O rosto vermelho e inchado, todo molhado de lágrimas, testa enrugada, lábio vincado contra o queixo. Arfava como se estivesse afogando, não um gemido fino mas um choro grosso de ar tentando resistir à asfixia, à asma, ao estrangulamento. Seus pés nus estavam roxos pelo frio, a pele azulada na curva dos ossos. Não me olhava, não olhava parte alguma. Apenas tentava se cobrir com a toalha, agarrando os dedos no tecido com a mão crispada, comprimindo os braços contra o peito."

4 comentários:

Unknown disse...

Então você é a Sabina que a Renata fala tanto... prazer, sou amigo dela e tenho uma revista de humor que acaba de virar sáite, visite lá se lhe apetecer: jararacaalegre.com.br. Posso te ler aqui de vez em quando?
abraço
camilo

Paulodaluzmoreira disse...

Sabina,
Este trecho está muito bom – gostei demais da concentração detalhista da narradora em primeira pessoa [que poder de observação!] nesse momento tão emotivo. Digo isso sem nem saber qual é a natureza da relação entre mãe e filha, o porquê do choro, nada. Não sei bem como é a história e por isso me veio uma idéia estranha: que micro-conto genial esse trecho não daria! Exatamente pelo tanto que ele deixa sugerido. Parabéns!

sabina anzuategui disse...

Paulo, a cena seria um tanto sentimental, por isso tentei descrever de um modo cru e horrível.

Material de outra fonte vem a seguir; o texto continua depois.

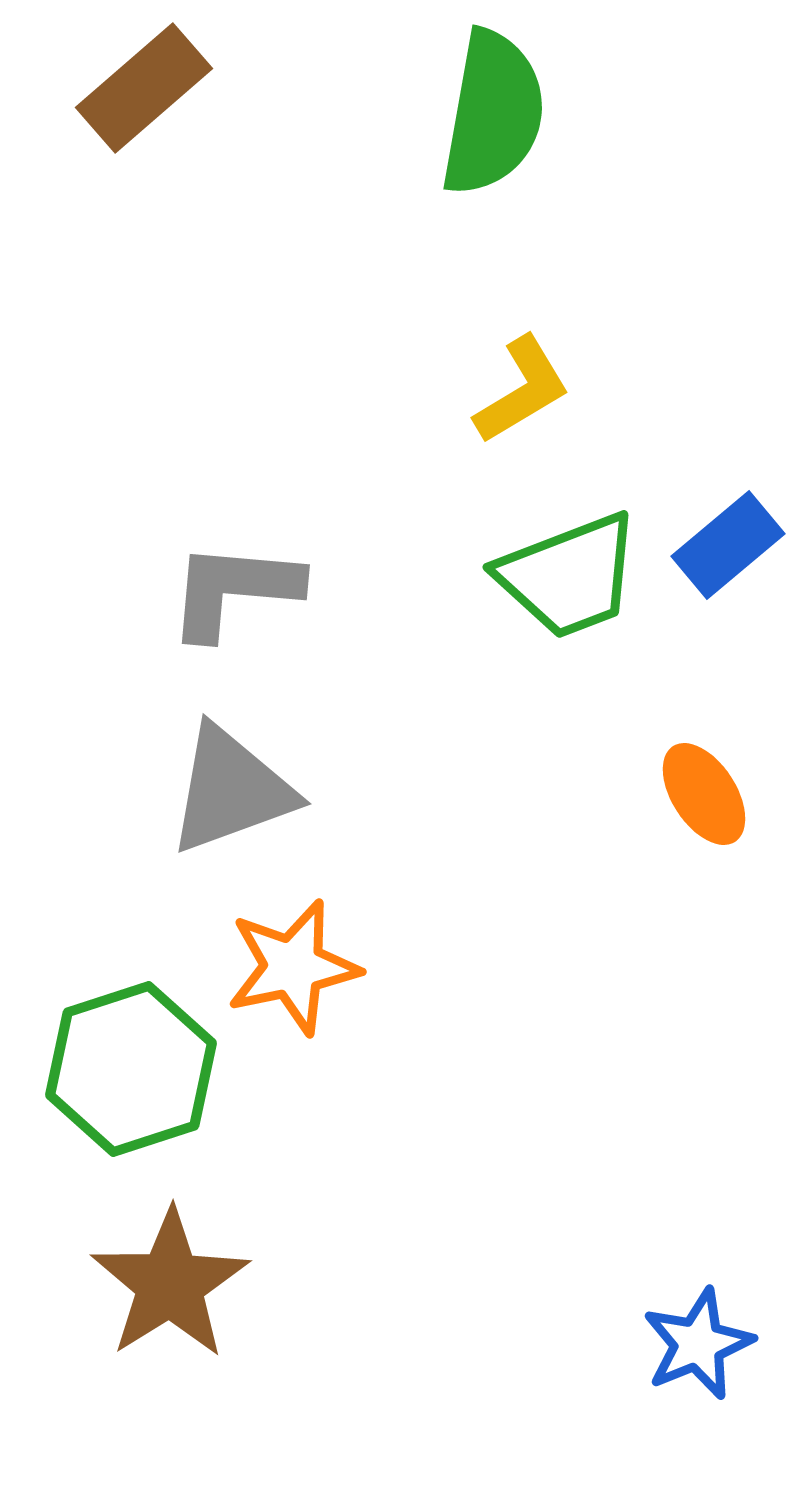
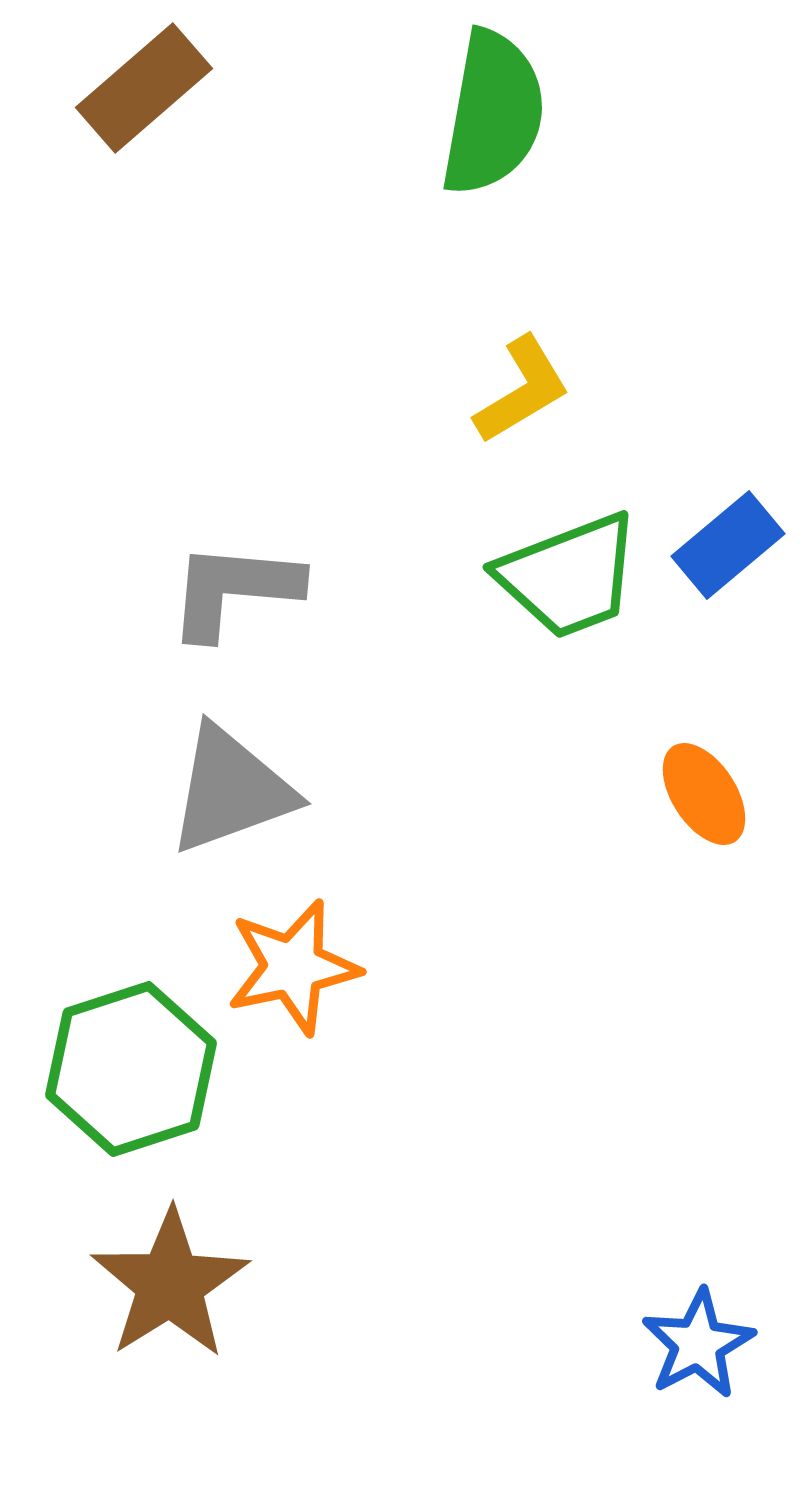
blue star: rotated 6 degrees counterclockwise
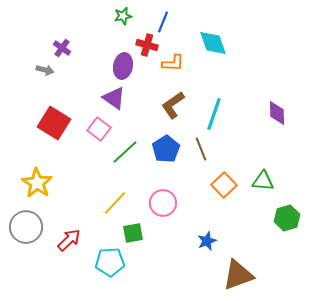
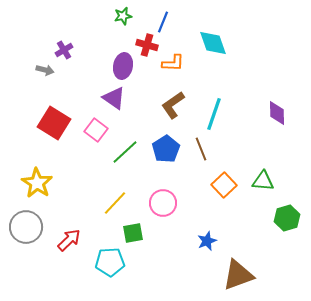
purple cross: moved 2 px right, 2 px down; rotated 24 degrees clockwise
pink square: moved 3 px left, 1 px down
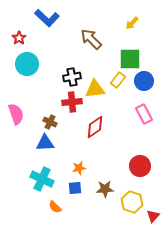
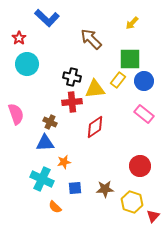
black cross: rotated 24 degrees clockwise
pink rectangle: rotated 24 degrees counterclockwise
orange star: moved 15 px left, 6 px up
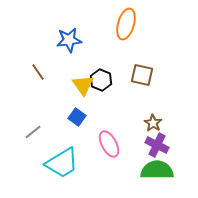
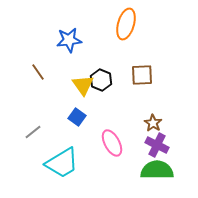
brown square: rotated 15 degrees counterclockwise
pink ellipse: moved 3 px right, 1 px up
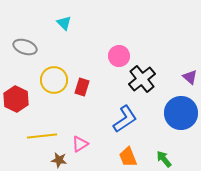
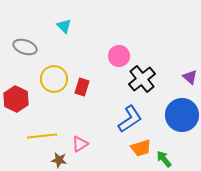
cyan triangle: moved 3 px down
yellow circle: moved 1 px up
blue circle: moved 1 px right, 2 px down
blue L-shape: moved 5 px right
orange trapezoid: moved 13 px right, 9 px up; rotated 85 degrees counterclockwise
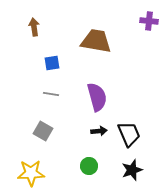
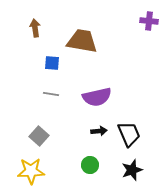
brown arrow: moved 1 px right, 1 px down
brown trapezoid: moved 14 px left
blue square: rotated 14 degrees clockwise
purple semicircle: rotated 92 degrees clockwise
gray square: moved 4 px left, 5 px down; rotated 12 degrees clockwise
green circle: moved 1 px right, 1 px up
yellow star: moved 2 px up
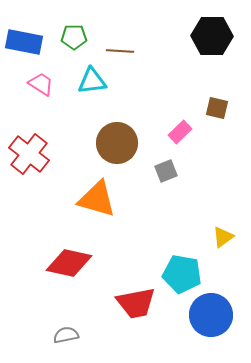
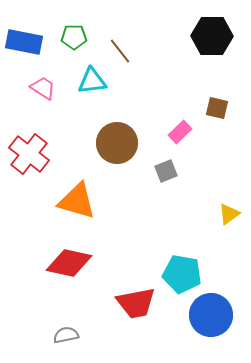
brown line: rotated 48 degrees clockwise
pink trapezoid: moved 2 px right, 4 px down
orange triangle: moved 20 px left, 2 px down
yellow triangle: moved 6 px right, 23 px up
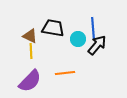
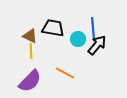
orange line: rotated 36 degrees clockwise
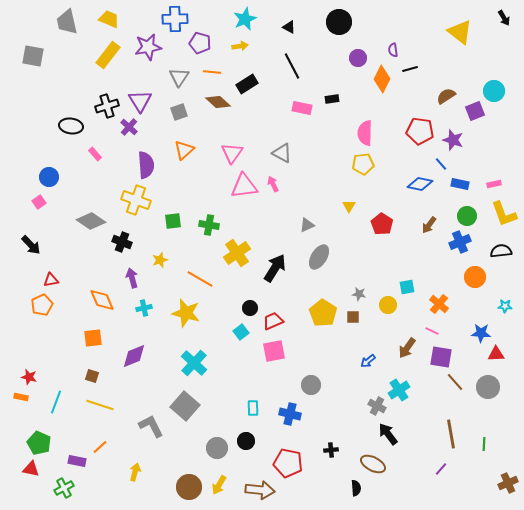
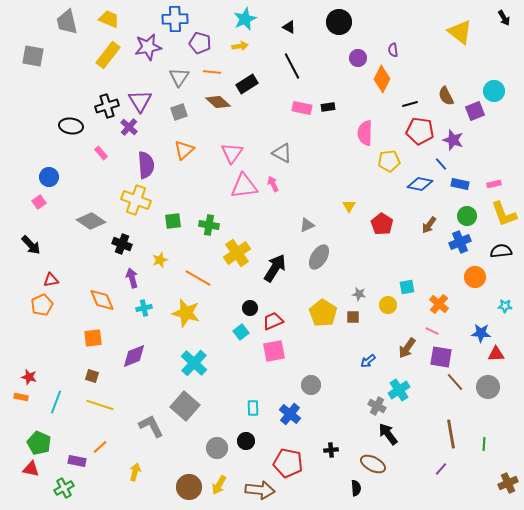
black line at (410, 69): moved 35 px down
brown semicircle at (446, 96): rotated 84 degrees counterclockwise
black rectangle at (332, 99): moved 4 px left, 8 px down
pink rectangle at (95, 154): moved 6 px right, 1 px up
yellow pentagon at (363, 164): moved 26 px right, 3 px up
black cross at (122, 242): moved 2 px down
orange line at (200, 279): moved 2 px left, 1 px up
blue cross at (290, 414): rotated 25 degrees clockwise
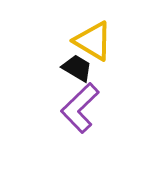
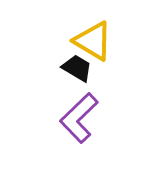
purple L-shape: moved 1 px left, 10 px down
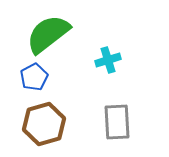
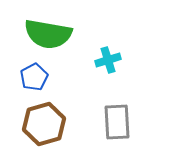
green semicircle: rotated 132 degrees counterclockwise
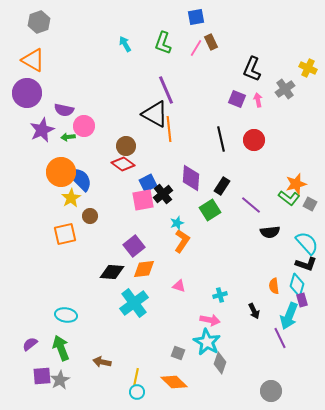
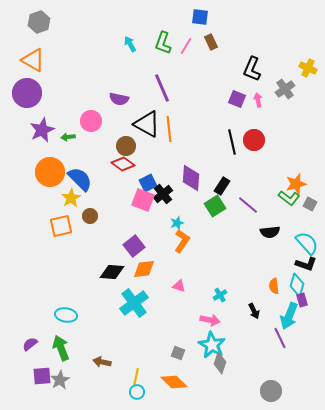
blue square at (196, 17): moved 4 px right; rotated 18 degrees clockwise
cyan arrow at (125, 44): moved 5 px right
pink line at (196, 48): moved 10 px left, 2 px up
purple line at (166, 90): moved 4 px left, 2 px up
purple semicircle at (64, 110): moved 55 px right, 11 px up
black triangle at (155, 114): moved 8 px left, 10 px down
pink circle at (84, 126): moved 7 px right, 5 px up
black line at (221, 139): moved 11 px right, 3 px down
orange circle at (61, 172): moved 11 px left
pink square at (143, 200): rotated 30 degrees clockwise
purple line at (251, 205): moved 3 px left
green square at (210, 210): moved 5 px right, 4 px up
orange square at (65, 234): moved 4 px left, 8 px up
cyan cross at (220, 295): rotated 16 degrees counterclockwise
cyan star at (207, 342): moved 5 px right, 3 px down
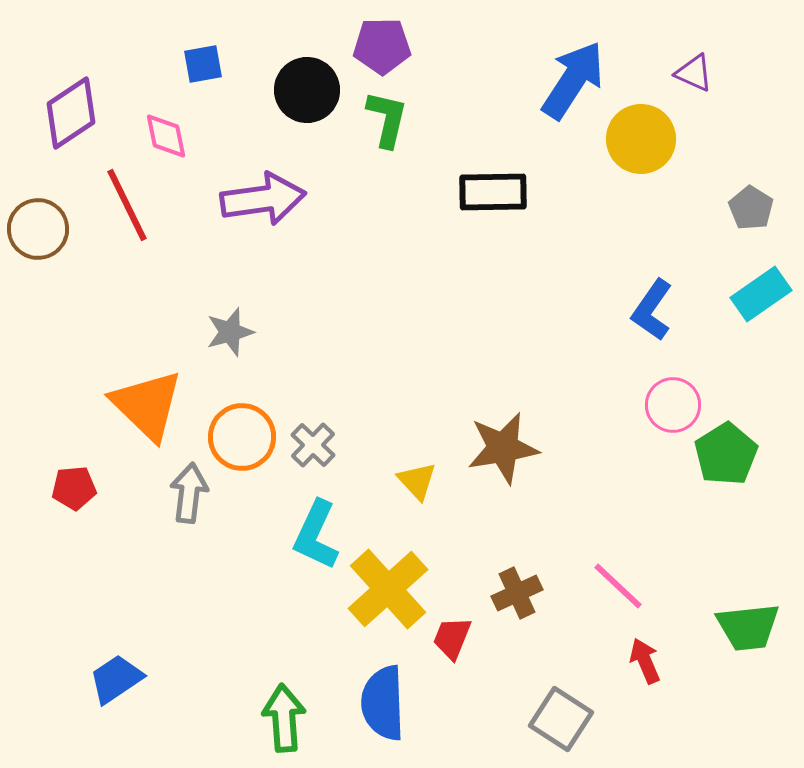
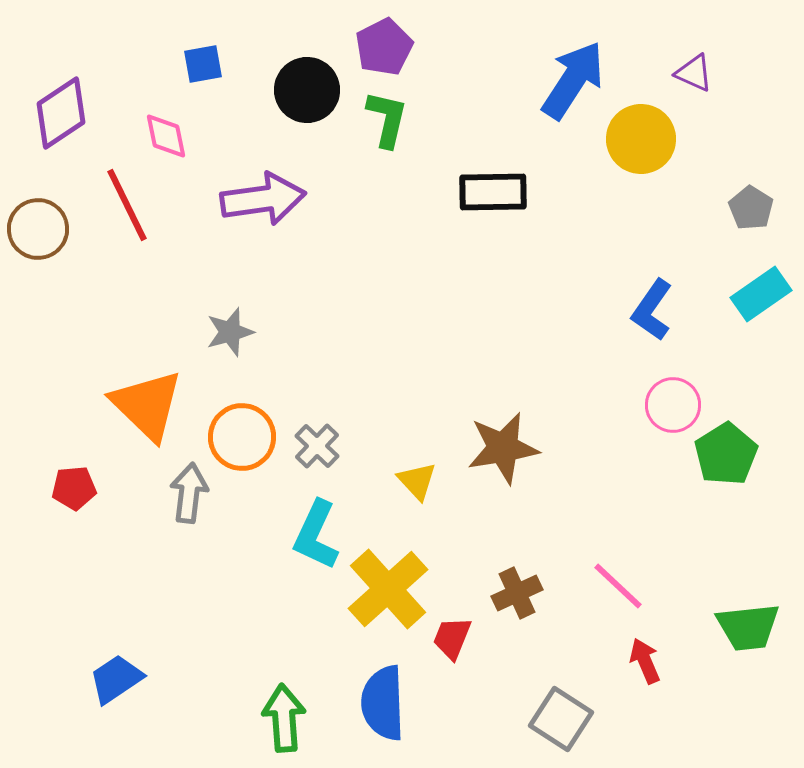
purple pentagon: moved 2 px right, 1 px down; rotated 26 degrees counterclockwise
purple diamond: moved 10 px left
gray cross: moved 4 px right, 1 px down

Para não criar piedade e sim alguma aversão. Não sei se você sentiu assim. De todo modo isso sempre me impressionou: o modo como as pessoas se transfiguram quando choram.

Paulodaluzmoreira disse...

Acho que vc conseguiu exatamente o efeito que vc queria. E eu tbm acho importante e corajoso que um escritor enfrente essas cenas "sentimentais" [que afinal fazem parte da experiencia humana] sem precisar apelar para o dramalhao ja que o drama por si so ja e poderoso o suficiente. Depois realmente qdo a gente chora assim, fica mesmo grotesco. Muito bom.